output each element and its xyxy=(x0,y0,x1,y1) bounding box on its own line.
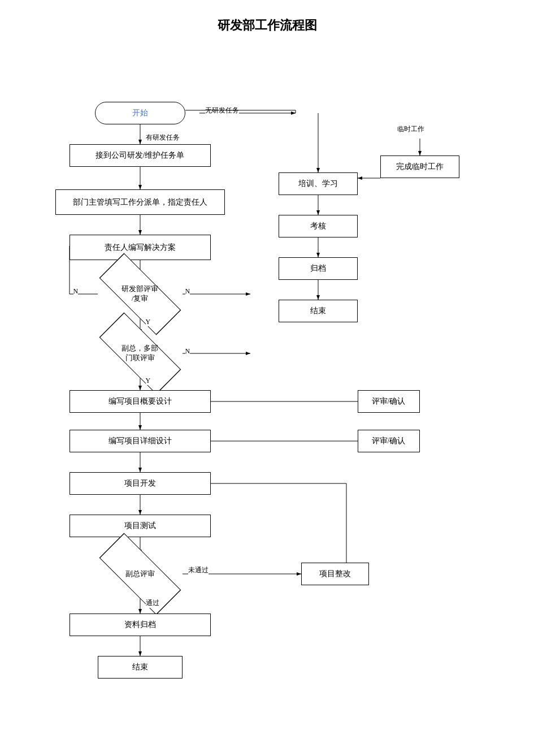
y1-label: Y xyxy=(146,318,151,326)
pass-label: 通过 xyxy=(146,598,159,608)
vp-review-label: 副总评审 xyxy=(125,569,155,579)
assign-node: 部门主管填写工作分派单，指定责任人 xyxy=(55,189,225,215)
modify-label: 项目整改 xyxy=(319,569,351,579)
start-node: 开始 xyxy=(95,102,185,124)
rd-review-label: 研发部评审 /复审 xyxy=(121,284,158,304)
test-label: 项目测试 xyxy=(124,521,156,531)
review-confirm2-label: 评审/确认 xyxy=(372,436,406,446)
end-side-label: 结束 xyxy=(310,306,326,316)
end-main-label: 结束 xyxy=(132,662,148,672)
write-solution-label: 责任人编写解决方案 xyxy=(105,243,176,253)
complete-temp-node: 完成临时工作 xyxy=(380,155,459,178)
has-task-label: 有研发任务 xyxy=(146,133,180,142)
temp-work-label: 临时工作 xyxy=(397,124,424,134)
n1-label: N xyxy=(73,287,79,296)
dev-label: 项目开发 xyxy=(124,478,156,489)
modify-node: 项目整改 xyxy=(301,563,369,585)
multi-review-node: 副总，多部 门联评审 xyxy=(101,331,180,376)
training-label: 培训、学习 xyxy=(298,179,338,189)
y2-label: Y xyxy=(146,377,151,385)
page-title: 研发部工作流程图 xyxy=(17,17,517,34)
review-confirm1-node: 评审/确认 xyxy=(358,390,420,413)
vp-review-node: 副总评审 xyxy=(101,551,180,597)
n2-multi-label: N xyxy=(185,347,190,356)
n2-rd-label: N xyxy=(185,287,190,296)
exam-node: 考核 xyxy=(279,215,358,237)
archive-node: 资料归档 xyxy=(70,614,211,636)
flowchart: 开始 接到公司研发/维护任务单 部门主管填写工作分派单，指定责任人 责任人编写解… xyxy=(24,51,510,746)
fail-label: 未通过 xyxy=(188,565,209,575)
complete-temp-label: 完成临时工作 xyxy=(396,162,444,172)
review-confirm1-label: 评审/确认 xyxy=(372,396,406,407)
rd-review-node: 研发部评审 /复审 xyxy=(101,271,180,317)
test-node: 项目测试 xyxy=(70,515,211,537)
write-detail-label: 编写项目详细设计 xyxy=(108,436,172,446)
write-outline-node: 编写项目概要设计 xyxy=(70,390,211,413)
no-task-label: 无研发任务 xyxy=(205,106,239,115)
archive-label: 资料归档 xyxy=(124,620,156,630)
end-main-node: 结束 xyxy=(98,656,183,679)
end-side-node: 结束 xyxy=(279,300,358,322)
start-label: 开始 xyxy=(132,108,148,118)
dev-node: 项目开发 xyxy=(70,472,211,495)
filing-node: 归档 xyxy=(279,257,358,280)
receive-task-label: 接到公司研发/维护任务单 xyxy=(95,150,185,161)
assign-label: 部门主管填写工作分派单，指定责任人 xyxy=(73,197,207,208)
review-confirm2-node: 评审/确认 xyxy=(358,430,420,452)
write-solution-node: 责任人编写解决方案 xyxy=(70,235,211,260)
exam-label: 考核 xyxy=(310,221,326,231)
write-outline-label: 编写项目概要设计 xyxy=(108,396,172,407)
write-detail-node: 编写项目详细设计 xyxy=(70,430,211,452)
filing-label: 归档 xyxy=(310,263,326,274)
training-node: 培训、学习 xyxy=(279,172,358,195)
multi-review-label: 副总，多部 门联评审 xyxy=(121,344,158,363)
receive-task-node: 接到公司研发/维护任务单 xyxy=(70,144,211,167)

|---|

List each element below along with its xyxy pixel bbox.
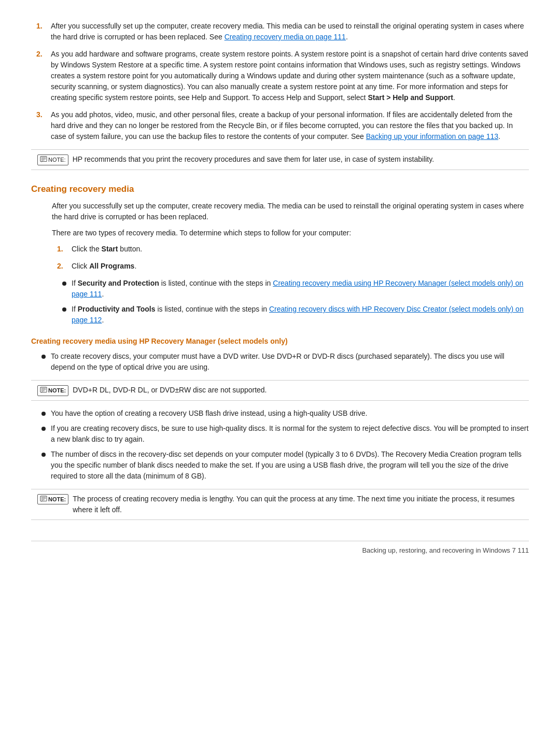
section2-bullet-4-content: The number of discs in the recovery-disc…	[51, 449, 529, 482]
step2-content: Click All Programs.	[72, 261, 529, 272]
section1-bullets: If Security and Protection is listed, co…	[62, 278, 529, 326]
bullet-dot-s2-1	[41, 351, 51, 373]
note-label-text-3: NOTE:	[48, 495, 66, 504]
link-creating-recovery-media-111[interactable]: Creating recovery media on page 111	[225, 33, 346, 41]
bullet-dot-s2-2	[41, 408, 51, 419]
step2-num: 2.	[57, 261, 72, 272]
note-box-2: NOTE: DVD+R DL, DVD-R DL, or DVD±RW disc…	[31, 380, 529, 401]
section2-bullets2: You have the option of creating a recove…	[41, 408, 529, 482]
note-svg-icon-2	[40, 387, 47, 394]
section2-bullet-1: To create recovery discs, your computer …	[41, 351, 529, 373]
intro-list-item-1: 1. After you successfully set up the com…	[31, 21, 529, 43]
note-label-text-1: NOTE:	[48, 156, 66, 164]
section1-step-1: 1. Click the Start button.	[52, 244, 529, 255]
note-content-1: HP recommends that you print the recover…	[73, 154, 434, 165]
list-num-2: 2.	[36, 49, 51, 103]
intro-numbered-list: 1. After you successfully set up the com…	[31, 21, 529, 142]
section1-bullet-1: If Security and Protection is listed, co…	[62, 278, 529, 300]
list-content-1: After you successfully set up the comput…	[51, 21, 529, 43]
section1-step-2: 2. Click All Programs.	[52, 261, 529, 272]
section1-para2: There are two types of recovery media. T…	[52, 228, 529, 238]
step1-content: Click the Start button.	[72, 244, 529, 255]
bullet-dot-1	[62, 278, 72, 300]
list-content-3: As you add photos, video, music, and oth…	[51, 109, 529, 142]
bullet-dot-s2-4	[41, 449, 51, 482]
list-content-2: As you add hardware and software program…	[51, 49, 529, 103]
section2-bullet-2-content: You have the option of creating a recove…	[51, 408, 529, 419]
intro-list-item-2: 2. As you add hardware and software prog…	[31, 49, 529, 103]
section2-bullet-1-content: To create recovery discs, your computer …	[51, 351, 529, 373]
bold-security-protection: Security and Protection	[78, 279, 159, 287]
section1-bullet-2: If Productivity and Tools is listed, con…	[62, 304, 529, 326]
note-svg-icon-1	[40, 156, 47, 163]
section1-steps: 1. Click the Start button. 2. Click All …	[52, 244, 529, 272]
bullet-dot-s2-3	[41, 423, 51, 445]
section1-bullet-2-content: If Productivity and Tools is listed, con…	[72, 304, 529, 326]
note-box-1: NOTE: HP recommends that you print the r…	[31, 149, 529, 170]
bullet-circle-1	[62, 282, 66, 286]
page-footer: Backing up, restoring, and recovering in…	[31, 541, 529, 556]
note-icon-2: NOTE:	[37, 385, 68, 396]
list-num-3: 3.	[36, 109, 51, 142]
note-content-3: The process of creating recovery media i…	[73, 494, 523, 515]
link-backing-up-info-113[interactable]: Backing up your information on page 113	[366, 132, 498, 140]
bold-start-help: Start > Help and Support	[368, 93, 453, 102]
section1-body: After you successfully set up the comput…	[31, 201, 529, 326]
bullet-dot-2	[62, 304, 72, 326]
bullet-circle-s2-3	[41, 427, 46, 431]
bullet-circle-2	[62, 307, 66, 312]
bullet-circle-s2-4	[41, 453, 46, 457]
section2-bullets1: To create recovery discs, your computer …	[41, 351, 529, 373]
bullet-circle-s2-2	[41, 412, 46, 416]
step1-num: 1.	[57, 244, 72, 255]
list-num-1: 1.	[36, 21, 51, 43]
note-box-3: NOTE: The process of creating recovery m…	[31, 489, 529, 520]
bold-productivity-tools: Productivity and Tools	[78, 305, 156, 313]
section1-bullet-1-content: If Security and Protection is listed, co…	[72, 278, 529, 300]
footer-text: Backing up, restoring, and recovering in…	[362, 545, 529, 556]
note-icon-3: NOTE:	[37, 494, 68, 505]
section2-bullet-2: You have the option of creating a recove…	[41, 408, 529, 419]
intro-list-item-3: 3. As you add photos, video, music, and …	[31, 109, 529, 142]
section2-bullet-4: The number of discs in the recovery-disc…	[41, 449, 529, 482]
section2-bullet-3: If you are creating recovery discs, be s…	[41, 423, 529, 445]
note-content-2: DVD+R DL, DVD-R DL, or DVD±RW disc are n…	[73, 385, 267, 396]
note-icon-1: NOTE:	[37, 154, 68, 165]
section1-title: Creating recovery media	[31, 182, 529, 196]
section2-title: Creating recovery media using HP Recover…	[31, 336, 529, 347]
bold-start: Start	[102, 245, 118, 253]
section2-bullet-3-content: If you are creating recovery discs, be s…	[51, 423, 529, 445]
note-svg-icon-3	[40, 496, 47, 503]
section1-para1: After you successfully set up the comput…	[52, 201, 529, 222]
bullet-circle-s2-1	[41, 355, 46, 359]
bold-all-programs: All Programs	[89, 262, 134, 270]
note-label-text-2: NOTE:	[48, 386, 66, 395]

|---|

Problem to solve: Work out how many lines of the material contain the word "create" and answer with that number only.

Task solution: 3